§ ACTIVITY:
Write only the number of lines in the data that contain the word "duet".

§ SOURCE MATERIAL:

#####

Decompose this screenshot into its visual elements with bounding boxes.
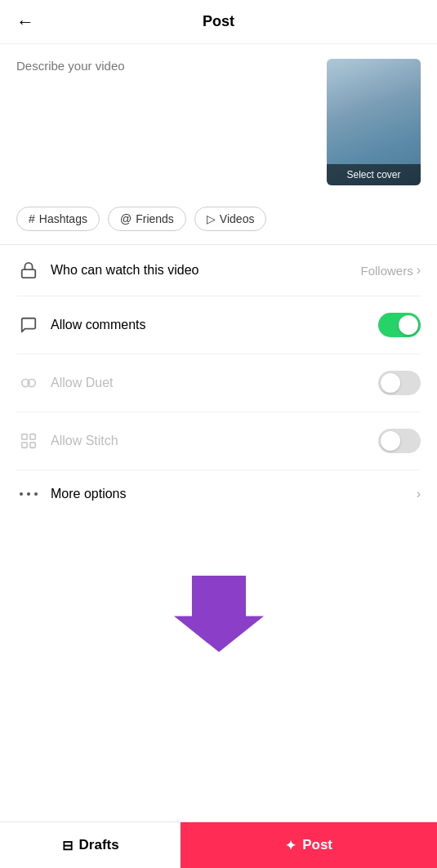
allow-comments-row[interactable]: Allow comments (16, 296, 421, 354)
drafts-button[interactable]: ⊟ Drafts (0, 822, 181, 868)
post-label: Post (302, 837, 332, 853)
svg-rect-4 (30, 434, 35, 439)
bottom-bar: ⊟ Drafts ✦ Post (0, 821, 437, 868)
arrow-decoration (0, 518, 437, 689)
allow-stitch-label: Allow Stitch (51, 434, 378, 448)
friends-button[interactable]: @ Friends (108, 207, 186, 231)
allow-duet-toggle[interactable] (378, 371, 421, 395)
drafts-label: Drafts (79, 837, 119, 853)
drafts-icon: ⊟ (62, 838, 73, 853)
hashtags-button[interactable]: # Hashtags (16, 207, 100, 231)
post-button[interactable]: ✦ Post (181, 822, 437, 868)
videos-button[interactable]: ▷ Videos (194, 207, 267, 231)
sparkle-icon: ✦ (285, 838, 296, 853)
svg-rect-3 (22, 434, 27, 439)
page-title: Post (203, 13, 234, 30)
tags-row: # Hashtags @ Friends ▷ Videos (0, 200, 437, 244)
download-arrow-icon (174, 567, 264, 657)
allow-duet-label: Allow Duet (51, 376, 378, 390)
play-icon: ▷ (207, 212, 216, 225)
toggle-knob (381, 431, 400, 451)
chevron-right-icon: › (417, 263, 421, 278)
at-icon: @ (120, 212, 132, 225)
video-thumbnail[interactable]: Select cover (327, 59, 421, 185)
hashtags-label: Hashtags (39, 212, 87, 225)
svg-rect-6 (30, 443, 35, 447)
allow-comments-label: Allow comments (51, 318, 378, 332)
svg-rect-0 (22, 269, 36, 278)
svg-point-9 (34, 492, 38, 496)
svg-marker-10 (174, 576, 264, 652)
stitch-icon (16, 432, 41, 450)
svg-point-8 (27, 492, 30, 496)
followers-value: Followers (360, 264, 412, 278)
allow-duet-row[interactable]: Allow Duet (16, 354, 421, 412)
more-options-row[interactable]: More options › (16, 470, 421, 518)
comment-icon (16, 316, 41, 334)
duet-icon (16, 374, 41, 392)
description-input[interactable] (16, 59, 314, 185)
videos-label: Videos (220, 212, 255, 225)
lock-icon (16, 261, 41, 279)
more-options-label: More options (51, 487, 417, 501)
who-can-watch-row[interactable]: Who can watch this video Followers › (16, 245, 421, 296)
allow-stitch-row[interactable]: Allow Stitch (16, 412, 421, 470)
svg-point-7 (20, 492, 23, 496)
chevron-right-icon: › (417, 487, 421, 501)
header: ← Post (0, 0, 437, 44)
hash-icon: # (29, 212, 35, 225)
who-can-watch-label: Who can watch this video (51, 263, 360, 278)
back-button[interactable]: ← (16, 11, 34, 33)
allow-stitch-toggle[interactable] (378, 429, 421, 453)
select-cover-label[interactable]: Select cover (327, 164, 421, 185)
friends-label: Friends (136, 212, 174, 225)
more-options-icon (16, 492, 41, 496)
settings-section: Who can watch this video Followers › All… (0, 245, 437, 518)
allow-comments-toggle[interactable] (378, 313, 421, 337)
description-area: Select cover (0, 44, 437, 200)
svg-rect-5 (22, 443, 27, 447)
toggle-knob (399, 315, 418, 335)
toggle-knob (381, 373, 400, 393)
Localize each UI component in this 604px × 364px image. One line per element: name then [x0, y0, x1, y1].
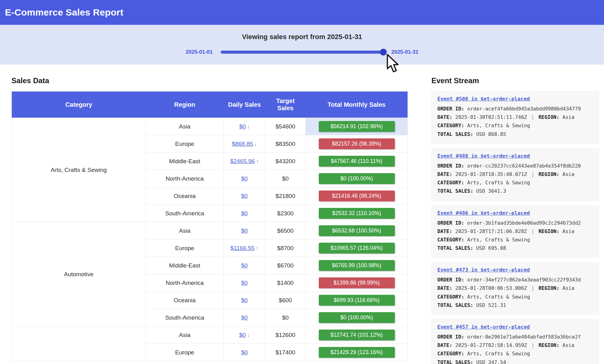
date-label: DATE: — [437, 171, 452, 177]
event-link[interactable]: Event #488 in $et-order-placed — [437, 153, 530, 159]
daily-sales-link[interactable]: $0 — [241, 297, 248, 303]
date-value: 2025-01-27T02:58:14.959Z — [455, 342, 527, 348]
region-cell: South-America — [146, 309, 224, 326]
total-monthly-sales-cell: $21416.46 (98.24%) — [306, 187, 408, 205]
daily-sales-link[interactable]: $0 — [241, 210, 248, 217]
total-sales-label: TOTAL SALES: — [437, 245, 473, 251]
region-cell: North-America — [146, 170, 224, 187]
event-link[interactable]: Event #473 in $et-order-placed — [437, 267, 530, 273]
total-sales-label: TOTAL SALES: — [437, 131, 473, 137]
category-cell: Automotive — [12, 222, 146, 326]
daily-sales-link[interactable]: $0 — [239, 123, 246, 130]
slider-caption: Viewing sales report from 2025-01-31 — [0, 33, 604, 41]
region-cell: Europe — [146, 135, 224, 153]
date-label: DATE: — [437, 342, 452, 348]
total-sales-value: USD 3641.3 — [476, 188, 506, 194]
category-label: CATEGORY: — [437, 294, 464, 300]
column-header-category: Category — [12, 92, 146, 118]
event-link[interactable]: Event #457 in $et-order-placed — [437, 324, 530, 330]
main-content: Sales Data Category Region Daily Sales T… — [0, 65, 604, 364]
event-detail-line: CATEGORY: Arts, Crafts & Sewing — [437, 236, 593, 244]
total-sales-badge: $6532.68 (100.50%) — [319, 225, 395, 236]
daily-sales-cell: $0 — [224, 170, 265, 187]
event-detail-line: CATEGORY: Arts, Crafts & Sewing — [437, 293, 593, 301]
daily-sales-link[interactable]: $0 — [241, 262, 248, 269]
total-monthly-sales-cell: $6532.68 (100.50%) — [306, 222, 408, 240]
app-window: E-Commerce Sales Report Viewing sales re… — [0, 0, 604, 364]
daily-sales-cell: $1166.55↑ — [224, 240, 265, 257]
category-cell — [12, 326, 146, 361]
event-card: Event #488 in $et-order-placedORDER ID: … — [431, 148, 599, 201]
total-sales-badge: $6765.99 (100.98%) — [319, 260, 395, 271]
total-sales-value: USD 347.54 — [476, 359, 506, 364]
separator: | — [530, 342, 536, 348]
category-label: CATEGORY: — [437, 351, 464, 357]
region-cell: Asia — [146, 326, 224, 344]
region-value: Asia — [562, 285, 575, 291]
total-sales-badge: $56214.91 (102.96%) — [319, 121, 395, 132]
event-detail-line: DATE: 2025-01-28T00:06:53.006Z | REGION:… — [437, 284, 593, 292]
category-label: CATEGORY: — [437, 180, 464, 186]
separator: | — [530, 285, 536, 291]
daily-sales-cell: $0 — [224, 292, 265, 309]
total-monthly-sales-cell: $47567.46 (110.11%) — [306, 153, 408, 170]
column-header-daily-sales: Daily Sales — [224, 92, 265, 118]
order-id-label: ORDER ID: — [437, 334, 464, 340]
daily-sales-link[interactable]: $0 — [241, 227, 248, 234]
total-monthly-sales-cell: $12741.74 (101.12%) — [306, 326, 408, 344]
daily-sales-cell: $0↓ — [224, 326, 265, 344]
total-sales-badge: $47567.46 (110.11%) — [319, 156, 395, 167]
slider-min-label: 2025-01-01 — [186, 49, 213, 55]
slider-max-label: 2025-01-31 — [391, 49, 418, 55]
sales-data-section: Sales Data Category Region Daily Sales T… — [11, 76, 408, 361]
region-cell: Oceania — [146, 187, 224, 205]
target-sales-cell: $0 — [265, 309, 306, 326]
daily-sales-link[interactable]: $0 — [241, 175, 248, 182]
daily-sales-link[interactable]: $0 — [241, 280, 248, 286]
daily-sales-link[interactable]: $0 — [241, 314, 248, 321]
daily-sales-cell: $868.85↓ — [224, 135, 265, 153]
trend-down-icon: ↓ — [247, 332, 250, 338]
daily-sales-link[interactable]: $0 — [239, 332, 246, 338]
total-sales-badge: $0 (100.00%) — [319, 312, 395, 323]
event-link[interactable]: Event #508 in $et-order-placed — [437, 96, 530, 102]
total-sales-badge: $12741.74 (101.12%) — [319, 330, 395, 340]
daily-sales-link[interactable]: $2465.96 — [230, 158, 255, 164]
column-header-target-sales: Target Sales — [265, 92, 306, 118]
sales-data-heading: Sales Data — [11, 76, 408, 85]
event-detail-line: ORDER ID: order-3b1faad35bde4e06ad99c2c2… — [437, 219, 593, 227]
category-value: Arts, Crafts & Sewing — [467, 237, 530, 243]
region-value: Asia — [562, 342, 575, 348]
daily-sales-link[interactable]: $0 — [241, 349, 248, 356]
total-monthly-sales-cell: $0 (100.00%) — [306, 170, 408, 187]
date-value: 2025-01-30T02:51:11.746Z — [455, 114, 527, 120]
daily-sales-link[interactable]: $1166.55 — [230, 245, 255, 251]
category-value: Arts, Crafts & Sewing — [467, 294, 530, 300]
event-list: Event #508 in $et-order-placedORDER ID: … — [431, 91, 599, 364]
date-slider[interactable] — [221, 51, 383, 54]
event-detail-line: CATEGORY: Arts, Crafts & Sewing — [437, 121, 593, 130]
total-sales-badge: $10965.57 (126.04%) — [319, 243, 395, 254]
app-header: E-Commerce Sales Report — [0, 0, 604, 25]
total-sales-badge: $699.93 (116.66%) — [319, 295, 395, 306]
separator: | — [530, 171, 536, 177]
event-detail-line: TOTAL SALES: USD 3641.3 — [437, 187, 593, 195]
target-sales-cell: $1400 — [265, 274, 306, 292]
total-sales-badge: $2532.32 (110.10%) — [319, 208, 395, 219]
daily-sales-cell: $0 — [224, 309, 265, 326]
daily-sales-link[interactable]: $0 — [241, 193, 248, 199]
event-detail-line: TOTAL SALES: USD 868.85 — [437, 130, 593, 138]
event-link[interactable]: Event #486 in $et-order-placed — [437, 210, 530, 216]
slider-handle[interactable] — [380, 49, 387, 56]
daily-sales-cell: $0 — [224, 222, 265, 240]
order-id-label: ORDER ID: — [437, 220, 464, 226]
sales-table-header: Category Region Daily Sales Target Sales… — [12, 92, 408, 118]
sales-table: Category Region Daily Sales Target Sales… — [11, 91, 408, 361]
event-detail-line: TOTAL SALES: USD 695.08 — [437, 244, 593, 252]
total-sales-value: USD 868.85 — [476, 131, 506, 137]
daily-sales-link[interactable]: $868.85 — [232, 141, 253, 147]
trend-down-icon: ↓ — [247, 124, 250, 130]
event-detail-line: DATE: 2025-01-30T02:51:11.746Z | REGION:… — [437, 113, 593, 121]
region-cell: Europe — [146, 240, 224, 257]
order-id-value: order-0e2961e71a6e484abfadf583a36bce2f — [467, 334, 581, 340]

#####

§ SOLUTION TO THE PROBLEM:
4